§ WHAT IS REQUIRED: Copy out each line of the data below in which the string "plugins" appears.

§ RECORDS TO PROCESS:
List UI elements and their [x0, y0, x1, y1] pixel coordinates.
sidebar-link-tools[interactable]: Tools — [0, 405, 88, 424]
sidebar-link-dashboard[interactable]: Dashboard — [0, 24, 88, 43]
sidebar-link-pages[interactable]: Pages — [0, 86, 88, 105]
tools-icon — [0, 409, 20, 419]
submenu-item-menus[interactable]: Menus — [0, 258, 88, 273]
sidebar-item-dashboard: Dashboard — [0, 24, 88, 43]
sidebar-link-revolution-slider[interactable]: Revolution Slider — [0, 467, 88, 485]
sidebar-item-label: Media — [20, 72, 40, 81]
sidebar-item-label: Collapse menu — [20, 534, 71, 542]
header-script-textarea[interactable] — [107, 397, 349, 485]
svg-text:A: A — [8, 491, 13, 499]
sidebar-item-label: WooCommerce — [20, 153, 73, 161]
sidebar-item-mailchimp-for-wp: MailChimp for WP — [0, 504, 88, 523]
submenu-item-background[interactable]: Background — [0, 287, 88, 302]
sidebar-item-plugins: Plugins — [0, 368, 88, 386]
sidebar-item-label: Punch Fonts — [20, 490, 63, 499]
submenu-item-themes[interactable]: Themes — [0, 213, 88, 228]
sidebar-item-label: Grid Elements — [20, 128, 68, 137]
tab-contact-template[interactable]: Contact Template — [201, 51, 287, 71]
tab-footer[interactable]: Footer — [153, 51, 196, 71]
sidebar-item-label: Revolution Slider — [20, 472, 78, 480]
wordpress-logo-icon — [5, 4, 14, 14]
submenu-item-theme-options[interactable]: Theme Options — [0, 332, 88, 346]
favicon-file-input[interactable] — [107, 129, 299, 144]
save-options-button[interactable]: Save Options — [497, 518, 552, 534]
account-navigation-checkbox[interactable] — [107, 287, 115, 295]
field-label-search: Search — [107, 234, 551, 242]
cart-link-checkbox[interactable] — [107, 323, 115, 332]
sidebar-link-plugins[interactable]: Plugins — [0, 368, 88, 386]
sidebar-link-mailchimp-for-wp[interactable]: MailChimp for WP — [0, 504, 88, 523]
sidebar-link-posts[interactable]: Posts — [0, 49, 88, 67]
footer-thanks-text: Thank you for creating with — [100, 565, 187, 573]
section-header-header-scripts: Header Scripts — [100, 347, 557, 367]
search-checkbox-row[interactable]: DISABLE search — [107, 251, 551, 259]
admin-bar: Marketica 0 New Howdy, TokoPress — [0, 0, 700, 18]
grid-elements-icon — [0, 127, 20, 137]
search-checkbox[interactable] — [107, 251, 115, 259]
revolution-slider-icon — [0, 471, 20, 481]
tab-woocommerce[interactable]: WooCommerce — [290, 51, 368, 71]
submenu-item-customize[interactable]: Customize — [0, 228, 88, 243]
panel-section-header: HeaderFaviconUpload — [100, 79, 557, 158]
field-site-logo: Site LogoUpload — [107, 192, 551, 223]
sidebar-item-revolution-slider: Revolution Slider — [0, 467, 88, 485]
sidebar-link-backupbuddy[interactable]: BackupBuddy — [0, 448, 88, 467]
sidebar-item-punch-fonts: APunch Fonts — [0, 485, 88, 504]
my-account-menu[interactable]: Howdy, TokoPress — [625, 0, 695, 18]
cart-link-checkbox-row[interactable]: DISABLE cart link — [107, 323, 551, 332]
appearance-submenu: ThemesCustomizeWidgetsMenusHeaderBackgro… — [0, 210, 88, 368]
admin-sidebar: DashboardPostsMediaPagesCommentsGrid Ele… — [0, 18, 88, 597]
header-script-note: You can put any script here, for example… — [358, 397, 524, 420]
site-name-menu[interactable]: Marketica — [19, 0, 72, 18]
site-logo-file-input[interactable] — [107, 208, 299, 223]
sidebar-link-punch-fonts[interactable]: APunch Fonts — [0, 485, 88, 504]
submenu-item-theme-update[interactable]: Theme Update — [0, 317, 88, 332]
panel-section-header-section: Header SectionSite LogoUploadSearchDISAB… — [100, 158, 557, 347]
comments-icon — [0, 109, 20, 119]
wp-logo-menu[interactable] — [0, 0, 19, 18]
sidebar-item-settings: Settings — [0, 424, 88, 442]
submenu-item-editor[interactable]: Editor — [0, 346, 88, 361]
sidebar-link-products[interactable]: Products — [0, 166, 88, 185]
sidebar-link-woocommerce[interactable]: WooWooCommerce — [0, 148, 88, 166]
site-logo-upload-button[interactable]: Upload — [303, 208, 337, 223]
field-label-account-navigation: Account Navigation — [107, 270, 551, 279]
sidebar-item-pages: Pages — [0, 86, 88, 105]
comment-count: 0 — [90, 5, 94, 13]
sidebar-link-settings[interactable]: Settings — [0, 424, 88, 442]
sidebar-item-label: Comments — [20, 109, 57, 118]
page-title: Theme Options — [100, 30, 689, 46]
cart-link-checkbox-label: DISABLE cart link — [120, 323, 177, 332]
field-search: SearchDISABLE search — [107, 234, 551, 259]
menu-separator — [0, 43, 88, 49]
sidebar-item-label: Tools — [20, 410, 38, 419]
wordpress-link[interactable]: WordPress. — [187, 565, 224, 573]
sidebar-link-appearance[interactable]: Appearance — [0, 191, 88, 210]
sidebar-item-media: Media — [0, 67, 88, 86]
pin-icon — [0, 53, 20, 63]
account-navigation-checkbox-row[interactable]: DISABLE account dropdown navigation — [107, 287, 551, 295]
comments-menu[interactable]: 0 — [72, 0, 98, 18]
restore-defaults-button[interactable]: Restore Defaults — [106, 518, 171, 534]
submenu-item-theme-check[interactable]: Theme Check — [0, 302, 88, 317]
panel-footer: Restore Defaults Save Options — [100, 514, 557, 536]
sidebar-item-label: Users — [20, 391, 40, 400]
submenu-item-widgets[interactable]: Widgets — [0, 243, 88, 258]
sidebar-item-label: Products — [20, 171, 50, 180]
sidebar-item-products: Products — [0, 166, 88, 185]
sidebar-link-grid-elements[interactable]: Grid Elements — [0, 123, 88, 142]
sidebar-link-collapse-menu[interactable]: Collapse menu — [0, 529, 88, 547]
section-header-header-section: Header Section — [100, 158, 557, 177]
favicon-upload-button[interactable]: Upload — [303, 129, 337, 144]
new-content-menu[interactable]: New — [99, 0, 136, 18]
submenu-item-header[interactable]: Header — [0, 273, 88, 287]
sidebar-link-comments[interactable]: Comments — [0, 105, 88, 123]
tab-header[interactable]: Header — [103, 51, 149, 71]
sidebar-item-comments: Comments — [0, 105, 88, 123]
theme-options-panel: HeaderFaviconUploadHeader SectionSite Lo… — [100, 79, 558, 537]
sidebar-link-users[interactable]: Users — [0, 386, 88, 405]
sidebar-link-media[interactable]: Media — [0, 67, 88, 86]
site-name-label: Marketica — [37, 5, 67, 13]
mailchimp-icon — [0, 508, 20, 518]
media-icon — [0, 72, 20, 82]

§ ANSWER BOX:
sidebar-item-plugins: Plugins — [0, 368, 88, 386]
sidebar-link-plugins[interactable]: Plugins — [0, 368, 88, 386]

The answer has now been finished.